EXERCISE REQUIREMENTS: Extract every line of the material that holds the string "발표한다".

DATASET:
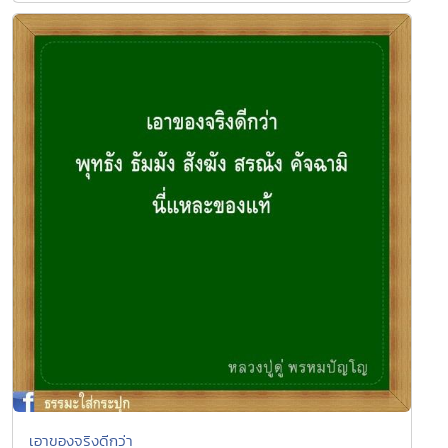
เอาของจริงดีกว่า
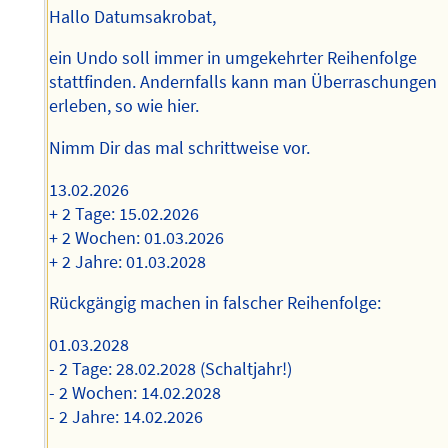
Hallo Datumsakrobat,
ein Undo soll immer in umgekehrter Reihenfolge
stattfinden. Andernfalls kann man Überraschungen
erleben, so wie hier.
Nimm Dir das mal schrittweise vor.
13.02.2026
+ 2 Tage: 15.02.2026
+ 2 Wochen: 01.03.2026
+ 2 Jahre: 01.03.2028
Rückgängig machen in falscher Reihenfolge:
01.03.2028
- 2 Tage: 28.02.2028 (Schaltjahr!)
- 2 Wochen: 14.02.2028
- 2 Jahre: 14.02.2026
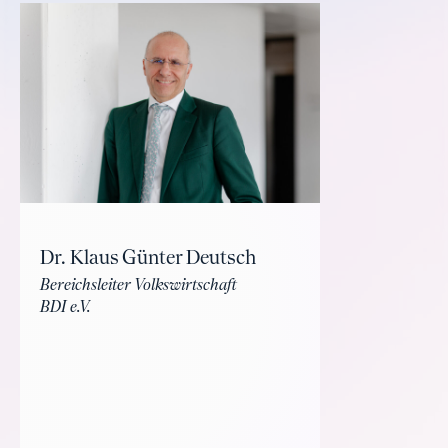
Dr. Klaus Günter Deutsch
Bereichsleiter Volkswirtschaft
BDI e.V.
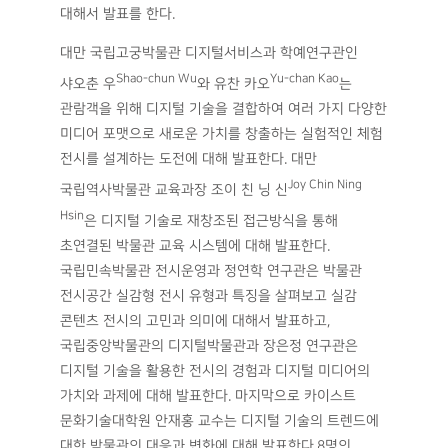
대해서 발표를 한다.
대만 국립고궁박물관 디지털서비스과 학예연구관인
Shao-chun Wu
Yu-chan Kao
샤오춘 우
와 유찬 카오
는
관람객을 위해 디지털 기술을 결합하여 여러 가지 다양한
미디어 포맷으로 새로운 가치를 창출하는 실험적인 체험
전시를 설계하는 도전에 대해 발표한다. 대만
Joy Chin Ning
국립역사박물관 교육과장 조이 친 닝 신
Hsin
은 디지털 기술로 재창조된 접근방식을 통해
초연결된 박물관 교육 시스템에 대해 발표한다.
국립민속박물관 전시운영과 정연학 연구관은 박물관
전시공간 실감형 전시 유형과 특징을 살펴보고 실감
콘텐츠 전시의 고민과 의미에 대해서 발표하고,
국립중앙박물관의 디지털박물관과 장은정 연구관은
디지털 기술을 활용한 전시의 경험과 디지털 미디어의
가치와 과제에 대해 발표한다. 마지막으로 카이스트
문화기술대학원 안재홍 교수는 디지털 기술의 트렌드에
대한 박물관의 대응과 변화에 대해 발표한다.8명의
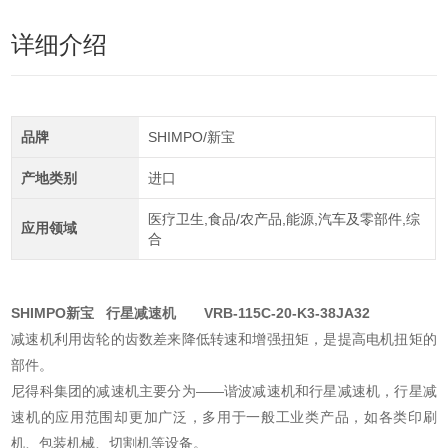
详细介绍
品牌
SHIMPO/新宝
产地类别
进口
医疗卫生,食品/农产品,能源,汽车及零部件,综
应用领域
合
SHIMPO新宝 行星减速机
VRB-115C-20-K3-38JA32
减速机利用齿轮的齿数差来降低转速和增强扭矩，是提高电机扭矩的
部件。
尼得科集团的减速机主要分为——谐波减速机和行星减速机，行星减
速机的应用范围却更加广泛，多用于一般工业类产品，如各类印刷
机、包装机械、切割机等设备。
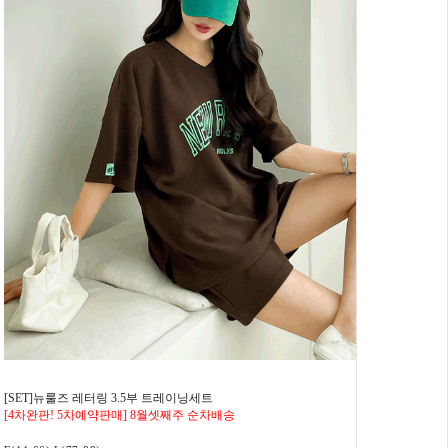
[SET]뉴룰즈 레터링 3.5부 트레이닝세트
[4차완판! 5차예약판매] 8월셋째주 순차배송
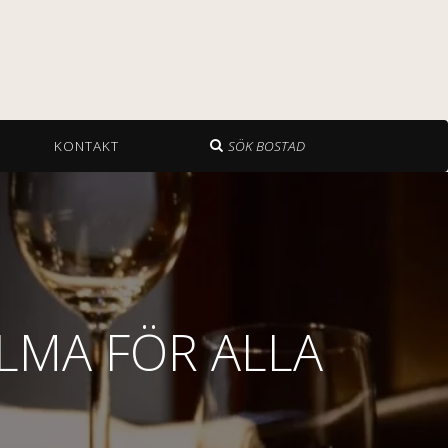
KONTAKT
SÖK BOSTAD
ALMA FÖR ALLA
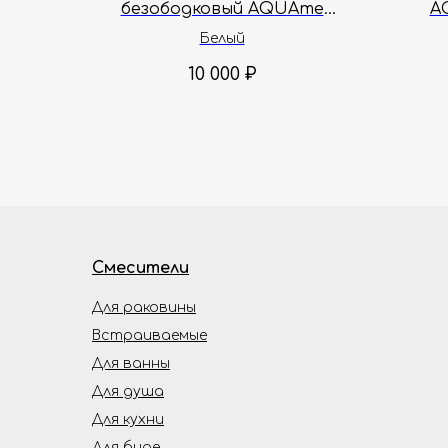
безободковый AQUAme
A
AQM2005 48.5x36x36 см
Белый
10 000
₽
Смесители
Для раковины
Встраиваемые
Для ванны
Для душа
Для кухни
Для биде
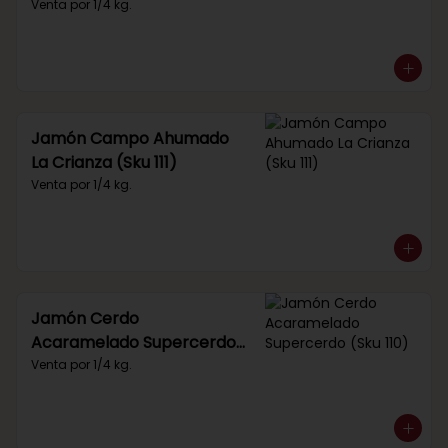
Venta por 1/4 kg.
Jamón Campo Ahumado
La Crianza (Sku 111)
Venta por 1/4 kg.
Jamón Cerdo
Acaramelado Supercerdo
(Sku 110)
Venta por 1/4 kg.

RESULT FOR THIS TASK:
전시를 설계하는 도전에 대해 발표한다. 대만
초연결된 박물관 교육 시스템에 대해 발표한다.
가치와 과제에 대해 발표한다. 마지막으로 카이스트
대한 박물관의 대응과 변화에 대해 발표한다.8명의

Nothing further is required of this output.